La confirmación, escuchándola de sus labios, fue como tragar vidrio.

-Un hombre que haría eso -dije, mi voz peligrosamente baja-, no es un premio que se gana, Kiara. Es un lastre.

Ella se rio.

-Solo dices eso porque perdiste. ¿Quieres ver cuánto has perdido? Juguemos un pequeño juego.

Antes de que pudiera reaccionar, agarró la tetera de agua hirviendo de la encimera. Sus movimientos fueron rápidos, deliberados. Arrojó el contenido hirviendo directamente a mis piernas.

El dolor fue instantáneo e insoportable. Grité, tambaleándome hacia atrás mientras mi piel estallaba en ronchas rojas y furiosas. Ya se estaban formando ampollas en mi espinilla.

En ese preciso momento, Alejandro entró, con su portafolio en la mano.

-¿Qué está pasando?

Sus ojos se abrieron de par en par con alarma al verme en el suelo, agarrándome la pierna. Por una fracción de segundo, vi un destello del viejo Alejandro, el que habría corrido a mi lado.

Pero entonces Kiara rompió a llorar.

-¡Alejandro! ¡Lo siento mucho! -gimió, corriendo hacia él-. ¡Solo intentaba prepararle un té a Aurora para disculparme por lo de anoche, y ella... ella me lo tiró de las manos! ¡Dijo que no era digna de estar en su cocina!

La miré, estupefacta por la audacia de su mentira.

Observé el rostro de Alejandro. El shock inicial y la preocupación por mí se enfriaron lentamente, reemplazados por una familiar mirada de cansada decepción. Ya estaba eligiendo creerle a ella.

-Aurora -dijo, su voz teñida de desaprobación-. ¿Era eso realmente necesario? Sabes lo torpe que puede ser.

-¡Ella me lo arrojó, Alejandro! -grité, la injusticia de todo haciendo que el dolor fuera aún peor-. ¡Mira mi pierna! ¡Revisa las cámaras de seguridad si no me crees!

Él se burló.

-No seas ridícula. ¿Quieres que saque las grabaciones de seguridad de mi propia casa para demostrar que mi prometida es una abusona? ¿Tienes idea de cómo te hace sonar eso? Estás empezando a actuar como tu padre, usando estos dramas insignificantes para llamar la atención.

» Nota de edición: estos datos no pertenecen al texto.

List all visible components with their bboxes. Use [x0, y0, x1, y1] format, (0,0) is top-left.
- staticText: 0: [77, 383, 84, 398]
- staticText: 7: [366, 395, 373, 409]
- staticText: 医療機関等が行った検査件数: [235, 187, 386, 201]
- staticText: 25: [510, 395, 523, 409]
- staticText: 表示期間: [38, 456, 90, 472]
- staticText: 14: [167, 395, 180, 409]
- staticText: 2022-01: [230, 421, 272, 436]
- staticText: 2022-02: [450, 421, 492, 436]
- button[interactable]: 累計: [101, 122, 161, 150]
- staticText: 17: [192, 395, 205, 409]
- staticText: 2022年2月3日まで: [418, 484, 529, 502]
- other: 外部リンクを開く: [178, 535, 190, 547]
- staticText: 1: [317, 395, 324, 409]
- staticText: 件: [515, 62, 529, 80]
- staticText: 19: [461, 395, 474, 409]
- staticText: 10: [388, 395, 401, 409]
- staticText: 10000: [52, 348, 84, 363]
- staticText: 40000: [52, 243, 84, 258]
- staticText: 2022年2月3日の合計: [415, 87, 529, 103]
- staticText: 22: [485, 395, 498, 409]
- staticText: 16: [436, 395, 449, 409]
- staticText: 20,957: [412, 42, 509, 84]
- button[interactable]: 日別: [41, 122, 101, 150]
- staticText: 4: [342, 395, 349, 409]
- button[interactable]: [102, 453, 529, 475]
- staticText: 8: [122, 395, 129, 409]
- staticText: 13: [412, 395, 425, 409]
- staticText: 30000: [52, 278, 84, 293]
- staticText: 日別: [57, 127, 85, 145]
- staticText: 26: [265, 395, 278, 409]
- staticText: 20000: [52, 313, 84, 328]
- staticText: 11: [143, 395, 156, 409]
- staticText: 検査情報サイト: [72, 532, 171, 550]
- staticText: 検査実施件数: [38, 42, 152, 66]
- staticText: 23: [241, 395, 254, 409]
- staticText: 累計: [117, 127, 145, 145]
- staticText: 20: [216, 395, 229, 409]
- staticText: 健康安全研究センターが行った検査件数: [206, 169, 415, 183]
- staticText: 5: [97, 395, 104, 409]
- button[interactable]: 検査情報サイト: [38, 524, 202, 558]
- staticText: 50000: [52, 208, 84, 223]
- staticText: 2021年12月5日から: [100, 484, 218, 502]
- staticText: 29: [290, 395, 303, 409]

La mención de mi padre fue un golpe bajo, y él lo sabía. Mi padre, un hombre que había engañado a mi madre moribunda y luego tuvo el descaro de llevar a su amante a su funeral. La herida todavía estaba en carne viva, una fuente de profunda vergüenza y dolor.

Mi mano se movió antes de que pudiera pensar. Lo abofeteé, con fuerza, en la cara. El sonido fue agudo, final.

Se quedó allí, atónito, una mano subiendo a su mejilla. Ni siquiera parecía enojado, solo... resignado.

Kiara eligió ese momento para soltar otro grito de dolor.

-Alejandro, mi mano... la que me corté anoche... me duele mucho.

Su atención volvió a ella al instante. La tomó en sus brazos, su rostro una máscara de preocupación una vez más.

-Te llevaré al hospital, para que te la revisen.

Mientras la llevaba a mi lado, se detuvo.

-El chofer estará aquí en cinco minutos para llevarte a que te revisen esa quemadura -dijo, su voz desprovista de toda emoción. Ni siquiera me miró.

Luego se fueron.

Me senté en el suelo de mi cocina, rodeada de agua derramada y los restos de mi vida, una risa amarga burbujeando en mi garganta. Estaba enviando a su chofer, mi esposo fraudulento, a llevarme al hospital. La ironía era sofocante.

-Estoy rompiendo contigo, Alejandro del Monte -le susurré a la habitación vacía.

No me escuchó. Ya se había ido, corriendo al lado de la mujer que realmente amaba.

Me levanté, ignorando el dolor abrasador en mi pierna, y cojeé hasta el hospital por mi cuenta. No iba a esperarlo más. Ni para que me llevara, ni para una disculpa, ni para un amor que ya había muerto.